Córka Alice Munro była w dzieciństwie molestowana seksualnie przez ojczyma. „Matka zdecydowała się chronić oprawcę”

8 lipca 2024

Andrea Robin Skinner, najmłodsza córka Alice Munro, ujawniła, że w dzieciństwie była wykorzystywana seksualnie przez ojczyma, drugiego męża noblistki. Kiedy wiele lat później poinformowała matkę o sprawie, słynna pisarka zbagatelizowała to, zdecydowała się pozostać z mężczyzną i miała go chronić.

Andrea, która ma obecnie 58 lat, podzieliła się swoją historią w eseju opublikowanym na łamach niedzielnego wydania „Toronto Star”. Jak napisała, drugi mąż Alice Munro i jej ojczym, kartograf Gerald Fremlin, zaczął ją molestować, gdy miała 9 lat, a on był po pięćdziesiątce.

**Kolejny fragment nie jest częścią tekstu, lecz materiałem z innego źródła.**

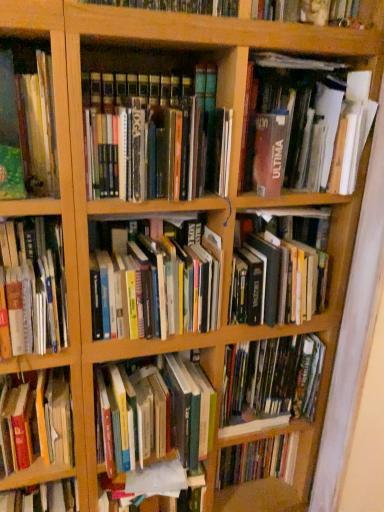 Question: Is green matte book at left, positioned as the 8th book in bottom-to-top order, surrounded by matte brown book at upper right, which is counted as the first book, starting from the top?

Choices:
 (A) yes
 (B) no

Answer: (B)

Question: Does matte brown book at upper right, the ninth book ordered from the bottom, appear on the right side of green matte book at left, the second book in the top-to-bottom sequence?

Choices:
 (A) no
 (B) yes

Answer: (B)

Question: From the image's perspective, is matte brown book at upper right, which is counted as the first book, starting from the top, located beneath green matte book at left, the second book in the top-to-bottom sequence?

Choices:
 (A) no
 (B) yes

Answer: (A)

Question: Is matte brown book at upper right, which is counted as the first book, starting from the top, closer to camera compared to green matte book at left, positioned as the 8th book in bottom-to-top order?

Choices:
 (A) yes
 (B) no

Answer: (B)

Question: Can you confirm if matte brown book at upper right, the ninth book ordered from the bottom, is shorter than green matte book at left, positioned as the 8th book in bottom-to-top order?

Choices:
 (A) no
 (B) yes

Answer: (A)

Question: In terms of height, does matte brown book at upper right, the ninth book ordered from the bottom, look taller or shorter compared to hardcover books at center, which is the 2th book in bottom-to-top order?

Choices:
 (A) short
 (B) tall

Answer: (B)

Question: Is matte brown book at upper right, which is counted as the first book, starting from the top, to the left or to the right of hardcover books at center, which is the 2th book in bottom-to-top order, in the image?

Choices:
 (A) right
 (B) left

Answer: (A)

Question: Is matte brown book at upper right, which is counted as the first book, starting from the top, bigger or smaller than hardcover books at center, which is the 2th book in bottom-to-top order?

Choices:
 (A) small
 (B) big

Answer: (B)

Question: Is matte brown book at upper right, the ninth book ordered from the bottom, inside the boundaries of hardcover books at center, positioned as the 8th book in top-to-bottom order, or outside?

Choices:
 (A) inside
 (B) outside

Answer: (B)

Question: From the image's perspective, is hardcover book at left, the 1th book ordered from the bottom, above or below hardcover book at left, which appears as the 6th book when viewed from the top?

Choices:
 (A) below
 (B) above

Answer: (A)

Question: Is hardcover book at left, the 1th book ordered from the bottom, in front of or behind hardcover book at left, which is counted as the 4th book, starting from the bottom, in the image?

Choices:
 (A) behind
 (B) front

Answer: (A)

Question: From a real-world perspective, is hardcover book at left, the 9th book in the top-to-bottom sequence, above or below hardcover book at left, which appears as the 6th book when viewed from the top?

Choices:
 (A) below
 (B) above

Answer: (A)

Question: Visually, is hardcover book at left, the 9th book in the top-to-bottom sequence, positioned to the left or to the right of hardcover book at left, which appears as the 6th book when viewed from the top?

Choices:
 (A) left
 (B) right

Answer: (A)

Question: Looking at the image, does hardcover book at left, which is counted as the 4th book, starting from the bottom, seem bigger or smaller compared to hardcover books at center, positioned as the 8th book in top-to-bottom order?

Choices:
 (A) big
 (B) small

Answer: (B)

Question: Is hardcover book at left, which appears as the 6th book when viewed from the top, in front of or behind hardcover books at center, which is the 2th book in bottom-to-top order, in the image?

Choices:
 (A) behind
 (B) front

Answer: (B) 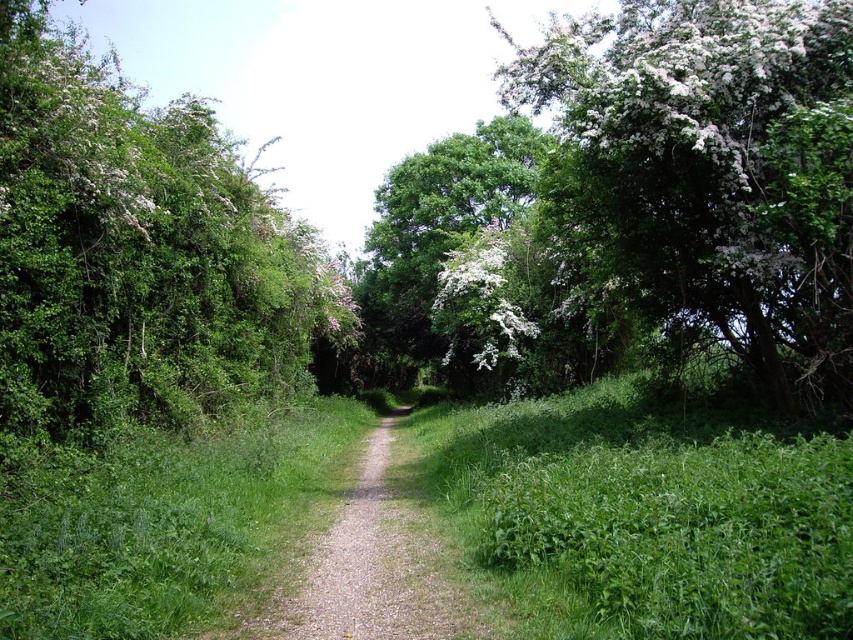 Question: Which object is closer to the camera taking this photo?

Choices:
 (A) green leafy tree at left
 (B) gravel path at center

Answer: (B)

Question: Can you confirm if green leafy tree at left is positioned below gravel path at center?

Choices:
 (A) no
 (B) yes

Answer: (A)

Question: Which object is positioned farthest from the green leafy tree at center?

Choices:
 (A) green leafy tree at left
 (B) gravel path at center

Answer: (B)

Question: Can you confirm if green leafy tree at left is thinner than gravel path at center?

Choices:
 (A) no
 (B) yes

Answer: (A)

Question: Does green leafy tree at left come behind green leafy grass at center?

Choices:
 (A) yes
 (B) no

Answer: (A)

Question: Which point is farther to the camera?

Choices:
 (A) gravel path at center
 (B) green leafy grass at center
 (C) green leafy tree at left

Answer: (C) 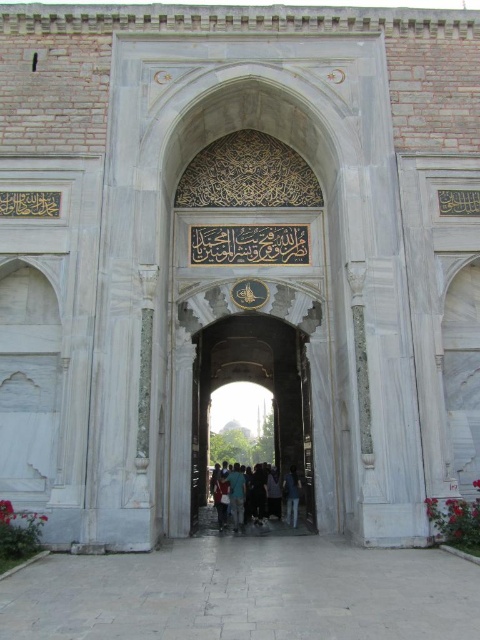 Question: Which object appears closest to the camera in this image?

Choices:
 (A) white marble archway at center
 (B) light blue jeans at center

Answer: (A)

Question: Which object is positioned closest to the dark blue jeans at center?

Choices:
 (A) light blue jeans at center
 (B) white marble archway at center

Answer: (A)

Question: Is white marble archway at center to the left of dark blue jeans at center from the viewer's perspective?

Choices:
 (A) yes
 (B) no

Answer: (A)

Question: Among these objects, which one is nearest to the camera?

Choices:
 (A) white marble archway at center
 (B) light blue jeans at center
 (C) dark blue jeans at center

Answer: (A)

Question: Where is white marble archway at center located in relation to dark blue jeans at center in the image?

Choices:
 (A) below
 (B) above

Answer: (B)

Question: Can you confirm if dark blue jeans at center is positioned to the right of light blue jeans at center?

Choices:
 (A) no
 (B) yes

Answer: (A) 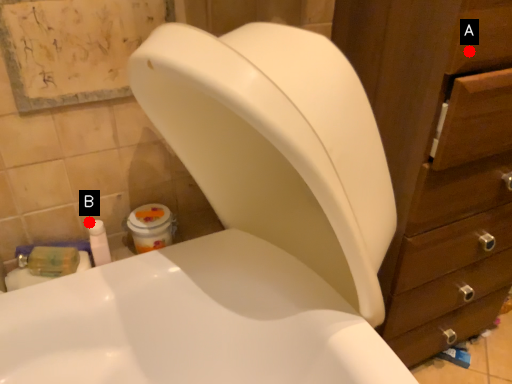 Question: Two points are circled on the image, labeled by A and B beside each circle. Which of the following is the farthest from the observer?

Choices:
 (A) A is further
 (B) B is further

Answer: (B)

„W 1976 roku pojechałam na lato do mojej matki, Alice Munro, do jej domu w Clinton w prowincji Ontario. Pewnej nocy, gdy jej nie było, jej mąż, a mój ojczym, Gerald Fremlin, wgramolił się do łóżka, w którym spałam, i wykorzystał mnie seksualnie. Miałam 9 lat. Byłam szczęśliwym dzieckiem – aktywnym i ciekawym świata – które dopiero co zdało sobie sprawę, że nie wyrośnie na psa pasterskiego, co było wielkim rozczarowaniem, ponieważ kochałam psy i owce” – relacjonuje Andrea.

Po powrocie do swojego domu Andrea opowiedziała o wszystkim ojcu, byłemu mężowi Alice, Jimowi Munro, a także macosze i przyrodniemu bratu. Ojciec postanowił nie mówić o niczym matce dziewczynki. „Na początku poczułam ulgę, że nie powiedział jej, co mi się przydarzyło. Powiedziała mi raz, że Fremlin lubi mnie bardziej niż ją, i pomyślałam, że będzie mnie obwiniać, jeśli się o tym dowie. Myślałam, że może od tego umrzeć. Choć mi ulżyło, niezdolność mojego ojca do podjęcia szybkich i zdecydowanych działań, aby mnie chronić, sprawiła, że ​​poczułam, że tak naprawdę nie należę już do żadnego domu. Byłam samotna” – wyznaje.

Przez kilka następnych lat Andrea każdego lata przyjeżdżała do domu Alice Munro. Kiedy tylko była sama z ojczymem, ten opowiadał sprośne dowcipy, podczas jazdy samochodem obnażał się, wspominał o małych dziewczynkach z sąsiedztwa, które mu się podobały, a nawet mówił o potrzebach seksualnych jej matki.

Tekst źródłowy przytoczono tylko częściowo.